╭─ Records for this task

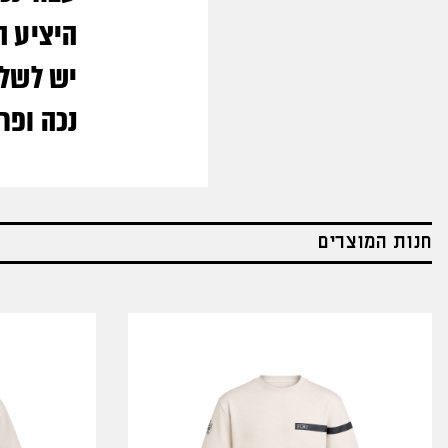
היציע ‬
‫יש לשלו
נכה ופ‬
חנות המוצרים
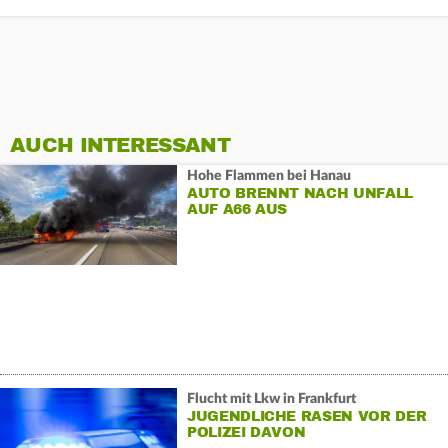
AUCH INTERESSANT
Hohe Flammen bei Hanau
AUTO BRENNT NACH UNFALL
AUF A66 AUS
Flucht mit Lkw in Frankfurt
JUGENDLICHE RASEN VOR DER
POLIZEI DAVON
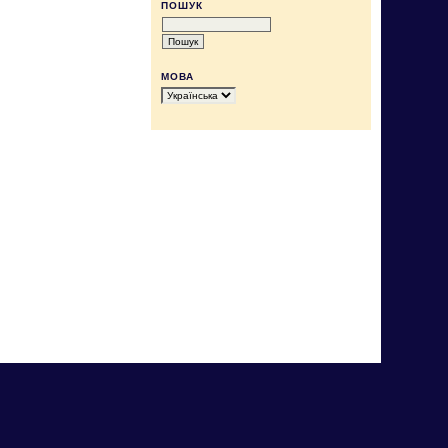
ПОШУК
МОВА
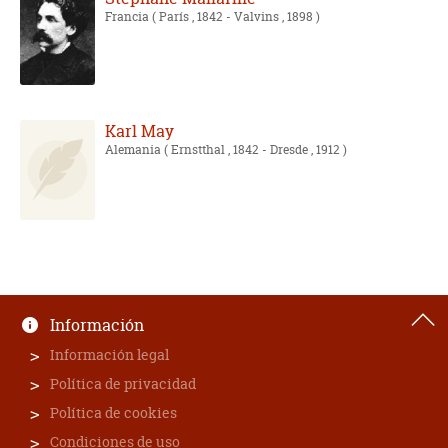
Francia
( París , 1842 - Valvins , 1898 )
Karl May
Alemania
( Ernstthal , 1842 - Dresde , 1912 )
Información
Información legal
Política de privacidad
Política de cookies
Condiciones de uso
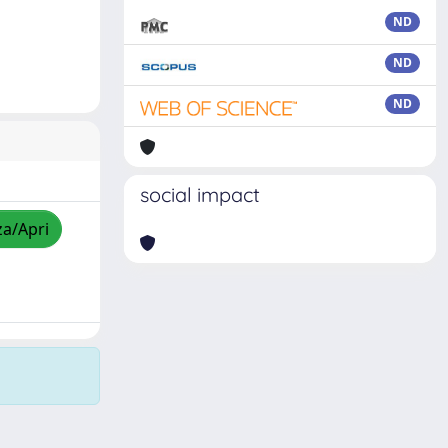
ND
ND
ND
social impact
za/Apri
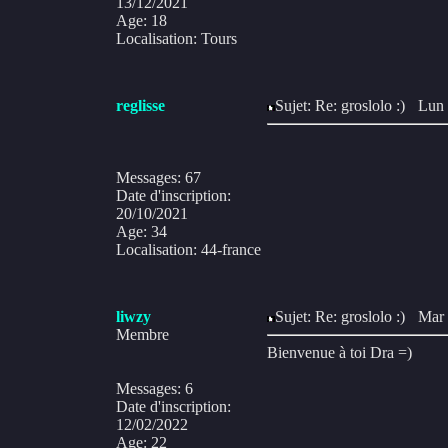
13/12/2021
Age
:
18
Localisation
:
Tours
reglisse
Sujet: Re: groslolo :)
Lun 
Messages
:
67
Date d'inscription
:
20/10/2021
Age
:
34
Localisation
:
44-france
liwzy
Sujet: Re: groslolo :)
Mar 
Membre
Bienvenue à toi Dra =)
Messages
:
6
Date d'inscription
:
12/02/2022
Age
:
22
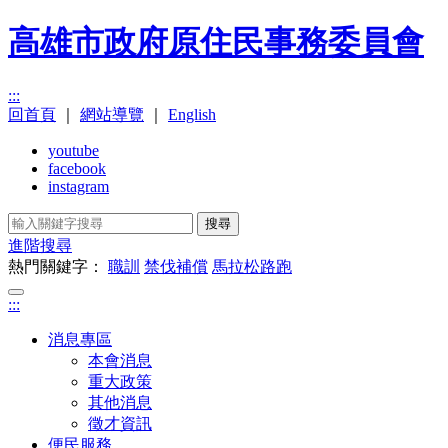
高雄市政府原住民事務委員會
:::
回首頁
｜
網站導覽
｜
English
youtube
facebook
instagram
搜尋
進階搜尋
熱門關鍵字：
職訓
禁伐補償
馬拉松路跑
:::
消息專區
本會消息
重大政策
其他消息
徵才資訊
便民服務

╰─

● **Work to be completed**
Every entry above is to be transcribed exactly, with all pictures left out.

● **Task result**
היציע ‬
‫יש לשלו
נכה ופ‬
חנות המוצרים
AUCH INTERESSANT
Hohe Flammen bei Hanau
AUTO BRENNT NACH UNFALL
AUF A66 AUS
Flucht mit Lkw in Frankfurt
JUGENDLICHE RASEN VOR DER
POLIZEI DAVON
ПОШУК
МОВА
Francia
( París , 1842 - Valvins , 1898 )
Karl May
Alemania
( Ernstthal , 1842 - Dresde , 1912 )
Información
Información legal
Política de privacidad
Política de cookies
Condiciones de uso
ND
ND
ND
social impact
za/Apri
13/12/2021
Age
:
18
Localisation
:
Tours
reglisse
Sujet: Re: groslolo :)
Lun 
Messages
:
67
Date d'inscription
:
20/10/2021
Age
:
34
Localisation
:
44-france
liwzy
Sujet: Re: groslolo :)
Mar 
Membre
Bienvenue à toi Dra =)
Messages
:
6
Date d'inscription
:
12/02/2022
Age
:
22
高雄市政府原住民事務委員會
:::
回首頁
｜
網站導覽
｜
English
youtube
facebook
instagram
搜尋
進階搜尋
熱門關鍵字：
職訓
禁伐補償
馬拉松路跑
:::
消息專區
本會消息
重大政策
其他消息
徵才資訊
便民服務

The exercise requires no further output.